--- START ---

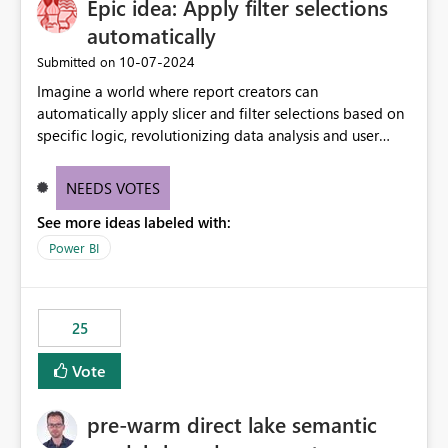
Epic idea: Apply filter selections
automatically
‎10-07-2024
Submitted on
Imagine a world where report creators can
automatically apply slicer and filter selections based on
specific logic, revolutionizing data analysis and user
experience. This innovative approach eliminates any
need for complex workarounds, optimizes slicer
NEEDS VOTES
functionality, and paves the way for more efficient and
See more ideas labeled with:
effective data reporting.
Power BI
25
Vote
pre-warm direct lake semantic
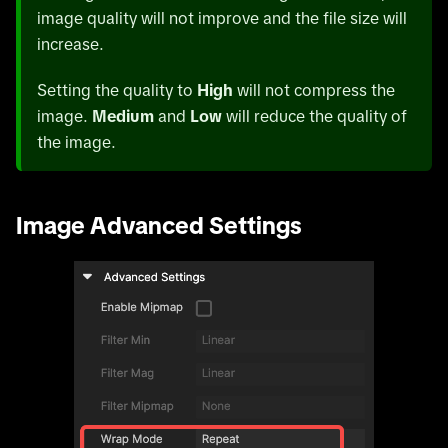
image quality will not improve and the file size will
increase.
Setting the quality to
High
will not compress the
image.
Medium
and
Low
will reduce the quality of
the image.
Image Advanced Settings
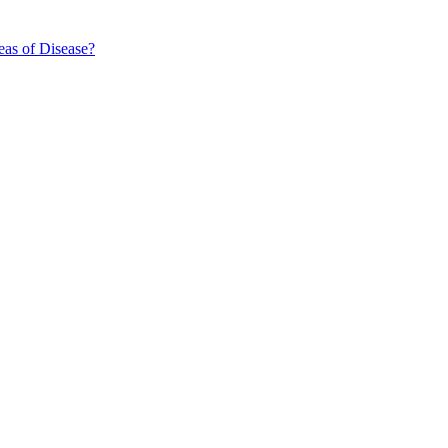
eas of Disease?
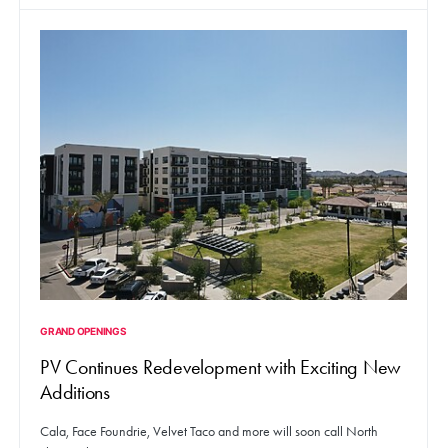
GRAND OPENINGS
PV Continues Redevelopment with Exciting New
Additions
Cala, Face Foundrie, Velvet Taco and more will soon call North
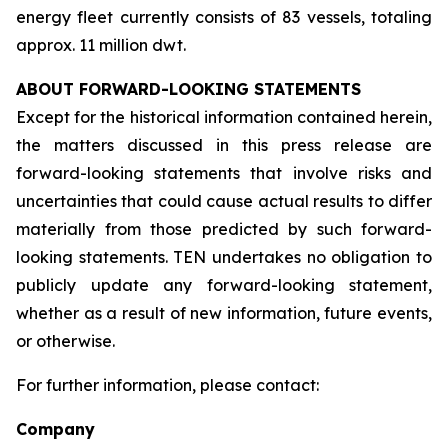
energy fleet currently consists of 83 vessels, totaling
approx. 11 million dwt.
ABOUT FORWARD-LOOKING STATEMENTS
Except for the historical information contained herein,
the matters discussed in this press release are
forward-looking statements that involve risks and
uncertainties that could cause actual results to differ
materially from those predicted by such forward-
looking statements. TEN undertakes no obligation to
publicly update any forward-looking statement,
whether as a result of new information, future events,
or otherwise.
For further information, please contact:
Company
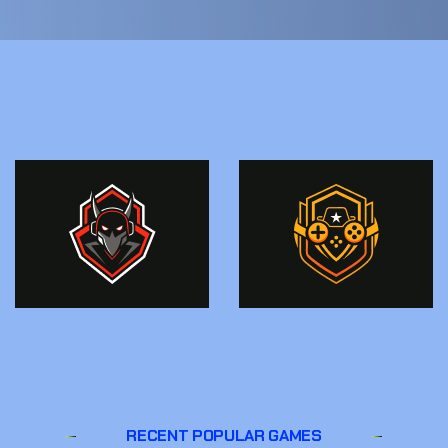
RECENT POPULAR GAMES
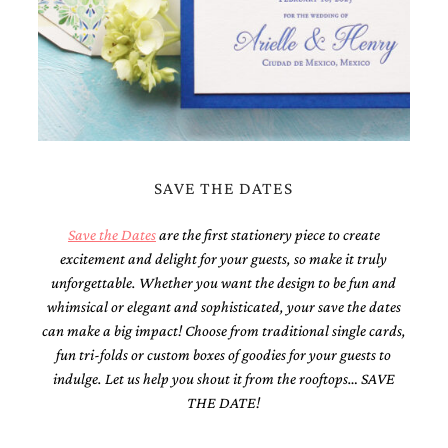
Designs
Unique
Wedding
Invitations
featuring
the
artwork
of
Kristy
SAVE THE DATES
Rice.
We
love
Save the Dates
are the first stationery piece to create
to
excitement and delight for your guests, so make it truly
create
unforgettable. Whether you want the design to be fun and
handmade
custom
whimsical or elegant and sophisticated, your save the dates
wedding
can make a big impact! Choose from traditional single cards,
invitations,
fun tri-folds or custom boxes of goodies for your guests to
unique
indulge. Let us help you shout it from the rooftops… SAVE
wedding
invitations,
THE DATE!
birth
announcements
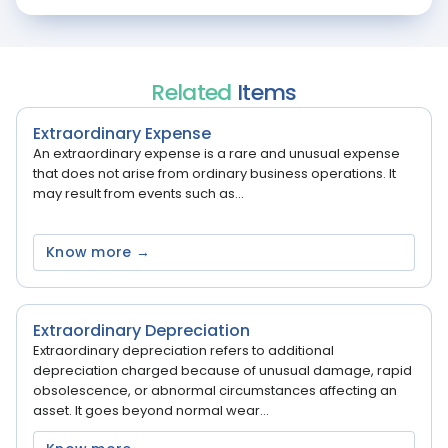
Related
Items
Extraordinary Expense
An extraordinary expense is a rare and unusual expense
that does not arise from ordinary business operations. It
may result from events such as...
Know more →
Extraordinary Depreciation
Extraordinary depreciation refers to additional
depreciation charged because of unusual damage, rapid
obsolescence, or abnormal circumstances affecting an
asset. It goes beyond normal wear...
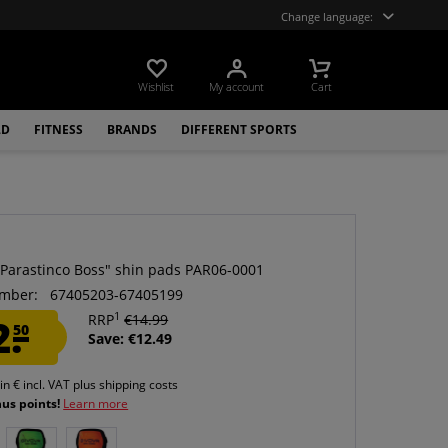
Change language:
Wishlist
My account
Cart
LD
FITNESS
BRANDS
DIFFERENT SPORTS
a
"Parastinco Boss" shin pads PAR06-0001
mber:
67405203-67405199
1
2.
RRP
€14.99
50
Save: €12.49
 in € incl. VAT
plus shipping costs
nus points!
Learn more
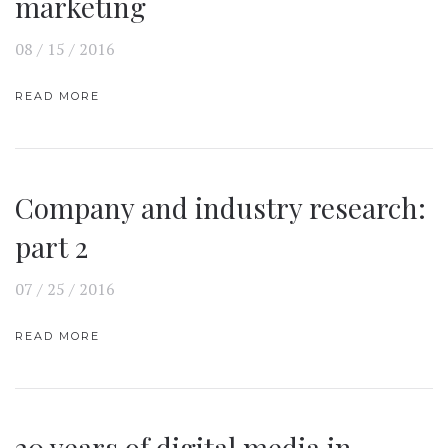
marketing
08 / 15 / 2016
READ MORE
Company and industry research:
part 2
07 / 25 / 2016
READ MORE
20 years of digital media in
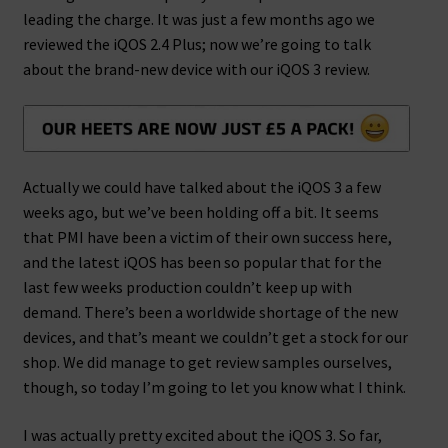
leading the charge. It was just a few months ago we
reviewed the iQOS 2.4 Plus; now we’re going to talk
about the brand-new device with our iQOS 3 review.
Actually we could have talked about the iQOS 3 a few
weeks ago, but we’ve been holding off a bit. It seems
that PMI have been a victim of their own success here,
and the latest iQOS has been so popular that for the
last few weeks production couldn’t keep up with
demand. There’s been a worldwide shortage of the new
devices, and that’s meant we couldn’t get a stock for our
shop. We did manage to get review samples ourselves,
though, so today I’m going to let you know what I think.
I was actually pretty excited about the iQOS 3. So far,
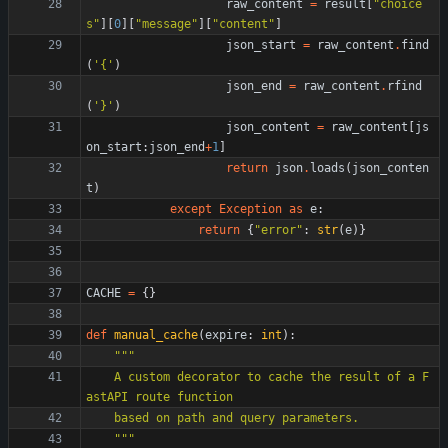
raw_content
=
result
[
"
choice
s
"
]
[
0
]
[
"
message
"
]
[
"
content
"
]
json_start
=
raw_content
.
find
(
'
{
'
)
json_end
=
raw_content
.
rfind
(
'
}
'
)
json_content
=
raw_content
[
js
on_start
:
json_end
+
1
]
return
json
.
loads
(
json_conten
t
)
except
Exception
as
e
:
return
{
"
error
"
:
str
(
e
)
}
CACHE
=
{
}
def
manual_cache
(
expire
:
int
)
:
"""
    A custom decorator to cache the result of a F
astAPI route function
    based on path and query parameters.
"""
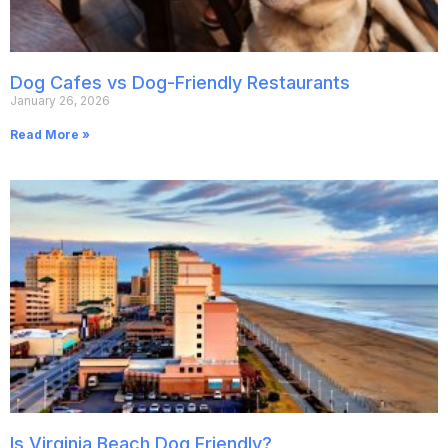
Dog Cafes vs Dog-Friendly Restaurants
January 26, 2026
Read More »
Is Virginia Beach Dog Friendly?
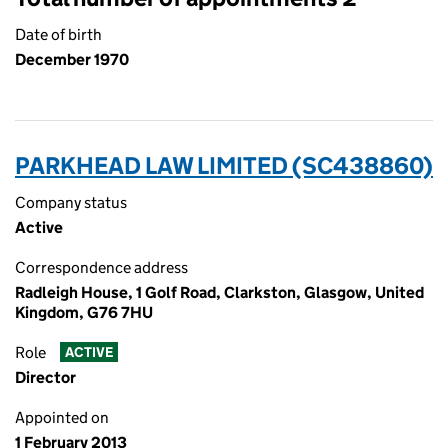
Date of birth
December 1970
PARKHEAD LAW LIMITED (SC438860)
Company status
Active
Correspondence address
Radleigh House, 1 Golf Road, Clarkston, Glasgow, United
Kingdom, G76 7HU
Role
ACTIVE
Director
Appointed on
1 February 2013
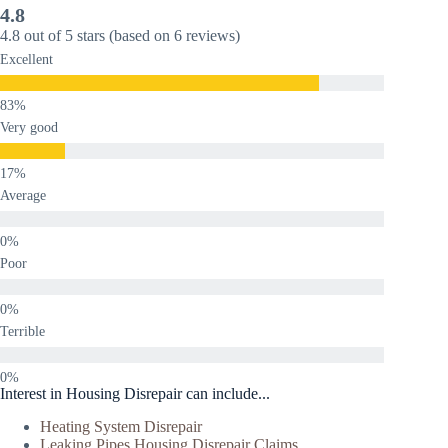
4.8
4.8 out of 5 stars (based on 6 reviews)
Excellent
Very good
Average
Poor
Terrible
Interest in Housing Disrepair can include...
Heating System Disrepair
Leaking Pipes Housing Disrepair Claims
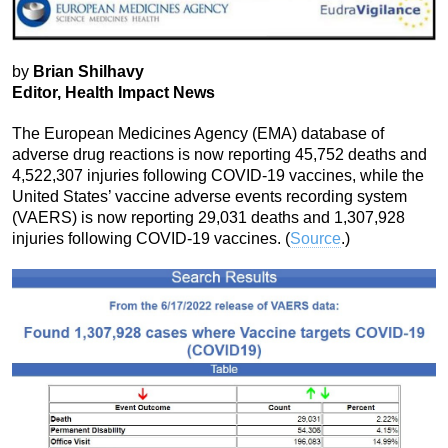
by
Brian Shilhavy
Editor, Health Impact News
The European Medicines Agency (EMA) database of
adverse drug reactions is now reporting 45,752 deaths and
4,522,307 injuries following COVID-19 vaccines, while the
United States’ vaccine adverse events recording system
(VAERS) is now reporting 29,031 deaths and 1,307,928
injuries following COVID-19 vaccines. (
Source
.)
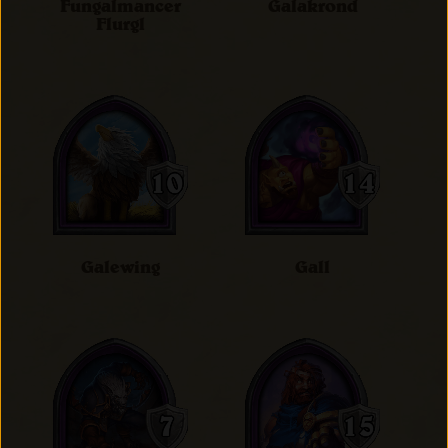
Fungalmancer
Galakrond
Flurgl
Galewing
Gall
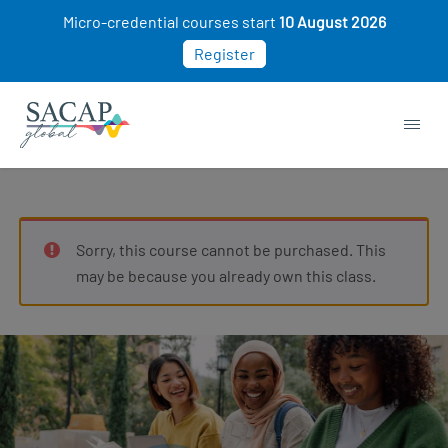
Micro-credential courses start
10 August 2026
Register
Sorry, this course cannot be purchased. This
may be because you already own this class.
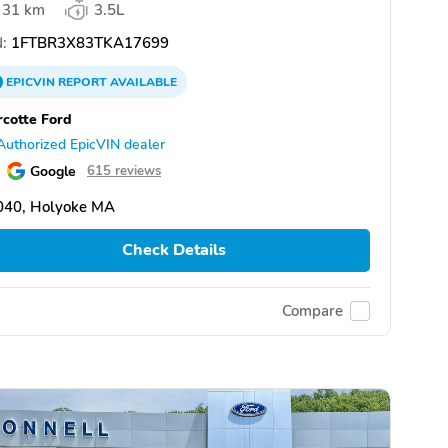
31 km
3.5L
:
1FTBR3X83TKA17699
EPICVIN
REPORT
AVAILABLE
cotte Ford
Authorized EpicVIN dealer
Google
615 reviews
040, Holyoke MA
Check Details
Compare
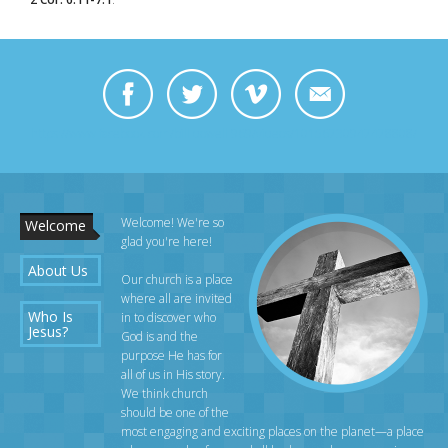
https://www.facebook.com/bill.dowell.969/videos/10156730947478808/
Welcome! We're so
Welcome
glad you're here!
About Us
Our church is a place
where all are invited
Who Is
in to discover who
Jesus?
God is and the
purpose He has for
all of us in His story.
We think church
should be one of the
most engaging and exciting places on the planet—a place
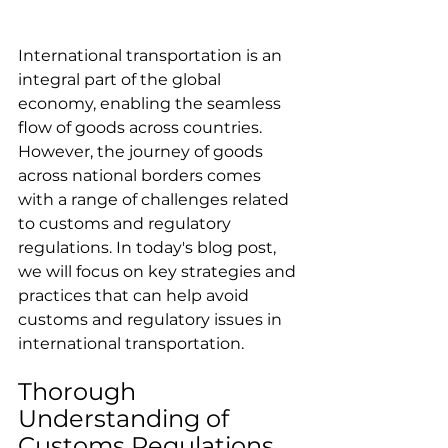
International transportation is an 
integral part of the global 
economy, enabling the seamless 
flow of goods across countries. 
However, the journey of goods 
across national borders comes 
with a range of challenges related 
to customs and regulatory 
regulations. In today's blog post, 
we will focus on key strategies and 
practices that can help avoid 
customs and regulatory issues in 
international transportation.
Thorough 
Understanding of 
Customs Regulations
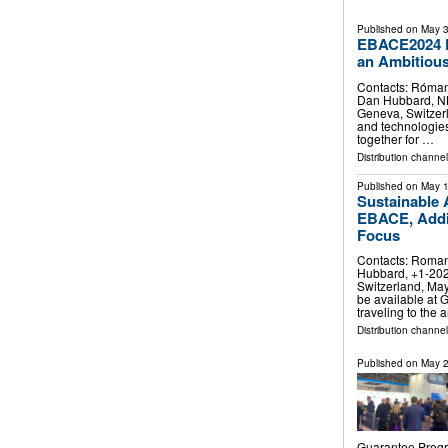
Published on
May 3
EBACE2024 P
an Ambitious
Contacts: Róman
Dan Hubbard, N
Geneva, Switzerl
and technologies 
together for …
Distribution channe
Published on
May 1
Sustainable 
EBACE, Addin
Focus
Contacts: Roman
Hubbard, +1-20
Switzerland, May
be available at 
traveling to the
Distribution channe
Published on
May 2
Guarantee Progr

--- END ---

In your copy, every entry above must match word for word, and no picture may appear.

Epic idea: Apply filter selections
automatically
‎10-07-2024
Submitted on
Imagine a world where report creators can
automatically apply slicer and filter selections based on
specific logic, revolutionizing data analysis and user
experience. This innovative approach eliminates any
need for complex workarounds, optimizes slicer
NEEDS VOTES
functionality, and paves the way for more efficient and
See more ideas labeled with:
effective data reporting.
Power BI
25
Vote
pre-warm direct lake semantic
image quality will not improve and the file size will
increase.
Setting the quality to
High
will not compress the
image.
Medium
and
Low
will reduce the quality of
the image.
Image Advanced Settings
eas of Disease?
GRAND OPENINGS
PV Continues Redevelopment with Exciting New
Additions
Cala, Face Foundrie, Velvet Taco and more will soon call North
energy fleet currently consists of 83 vessels, totaling
approx. 11 million dwt.
ABOUT FORWARD-LOOKING STATEMENTS
Except for the historical information contained herein,
the matters discussed in this press release are
forward-looking statements that involve risks and
uncertainties that could cause actual results to differ
materially from those predicted by such forward-
looking statements. TEN undertakes no obligation to
publicly update any forward-looking statement,
whether as a result of new information, future events,
or otherwise.
For further information, please contact:
Company
RECENT POPULAR GAMES
Designs
Unique
Wedding
Invitations
featuring
the
artwork
of
Kristy
SAVE THE DATES
Rice.
We
love
Save the Dates
are the first stationery piece to create
to
excitement and delight for your guests, so make it truly
create
unforgettable. Whether you want the design to be fun and
handmade
custom
whimsical or elegant and sophisticated, your save the dates
wedding
can make a big impact! Choose from traditional single cards,
invitations,
fun tri-folds or custom boxes of goodies for your guests to
unique
indulge. Let us help you shout it from the rooftops… SAVE
wedding
invitations,
THE DATE!
birth
announcements
Related
Items
Extraordinary Expense
An extraordinary expense is a rare and unusual expense
that does not arise from ordinary business operations. It
may result from events such as...
Know more →
Extraordinary Depreciation
Extraordinary depreciation refers to additional
depreciation charged because of unusual damage, rapid
obsolescence, or abnormal circumstances affecting an
asset. It goes beyond normal wear...
Change language:
Wishlist
My account
Cart
LD
FITNESS
BRANDS
DIFFERENT SPORTS
a
"Parastinco Boss" shin pads PAR06-0001
mber:
67405203-67405199
1
2.
RRP
€14.99
50
Save: €12.49
 in € incl. VAT
plus shipping costs
nus points!
Learn more
marketing
08 / 15 / 2016
READ MORE
Company and industry research:
part 2
07 / 25 / 2016
READ MORE
20 years of digital media in
leading the charge. It was just a few months ago we
reviewed the iQOS 2.4 Plus; now we’re going to talk
about the brand-new device with our iQOS 3 review.
Actually we could have talked about the iQOS 3 a few
weeks ago, but we’ve been holding off a bit. It seems
that PMI have been a victim of their own success here,
and the latest iQOS has been so popular that for the
last few weeks production couldn’t keep up with
demand. There’s been a worldwide shortage of the new
devices, and that’s meant we couldn’t get a stock for our
shop. We did manage to get review samples ourselves,
though, so today I’m going to let you know what I think.
I was actually pretty excited about the iQOS 3. So far,
raw_content
=
result
[
"
choice
s
"
]
[
0
]
[
"
message
"
]
[
"
content
"
]
json_start
=
raw_content
.
find
(
'
{
'
)
json_end
=
raw_content
.
rfind
(
'
}
'
)
json_content
=
raw_content
[
js
on_start
:
json_end
+
1
]
return
json
.
loads
(
json_conten
t
)
except
Exception
as
e
:
return
{
"
error
"
:
str
(
e
)
}
CACHE
=
{
}
def
manual_cache
(
expire
:
int
)
:
"""
    A custom decorator to cache the result of a F
astAPI route function
    based on path and query parameters.
"""
Dog Cafes vs Dog-Friendly Restaurants
January 26, 2026
Read More »
Is Virginia Beach Dog Friendly?
Date of birth
December 1970
PARKHEAD LAW LIMITED (SC438860)
Company status
Active
Correspondence address
Radleigh House, 1 Golf Road, Clarkston, Glasgow, United
Kingdom, G76 7HU
Role
ACTIVE
Director
Appointed on
1 February 2013
4.8
4.8 out of 5 stars (based on 6 reviews)
Excellent
Very good
Average
Poor
Terrible
Interest in Housing Disrepair can include...
Heating System Disrepair
Leaking Pipes Housing Disrepair Claims
by
Brian Shilhavy
Editor, Health Impact News
The European Medicines Agency (EMA) database of
adverse drug reactions is now reporting 45,752 deaths and
4,522,307 injuries following COVID-19 vaccines, while the
United States’ vaccine adverse events recording system
(VAERS) is now reporting 29,031 deaths and 1,307,928
injuries following COVID-19 vaccines. (
Source
.)
Fungalmancer
Galakrond
Flurgl
Galewing
Gall
Micro-credential courses start
10 August 2026
Register
Sorry, this course cannot be purchased. This
may be because you already own this class.
31 km
3.5L
:
1FTBR3X83TKA17699
EPICVIN
REPORT
AVAILABLE
cotte Ford
Authorized EpicVIN dealer
Google
615 reviews
040, Holyoke MA
Check Details
Compare
https://www.facebook.com/bill.dowell.969/videos/10156730947478808/
Welcome! We're so
Welcome
glad you're here!
About Us
Our church is a place
where all are invited
Who Is
in to discover who
Jesus?
God is and the
purpose He has for
all of us in His story.
We think church
should be one of the
most engaging and exciting places on the planet—a place
International transportation is an 
integral part of the global 
economy, enabling the seamless 
flow of goods across countries. 
However, the journey of goods 
across national borders comes 
with a range of challenges related 
to customs and regulatory 
regulations. In today's blog post, 
we will focus on key strategies and 
practices that can help avoid 
customs and regulatory issues in 
international transportation.
Thorough 
Understanding of 
Customs Regulations
Published on
May 3
EBACE2024 P
an Ambitious
Contacts: Róman
Dan Hubbard, N
Geneva, Switzerl
and technologies 
together for …
Distribution channe
Published on
May 1
Sustainable 
EBACE, Addin
Focus
Contacts: Roman
Hubbard, +1-20
Switzerland, May
be available at 
traveling to the
Distribution channe
Published on
May 2
Guarantee Progr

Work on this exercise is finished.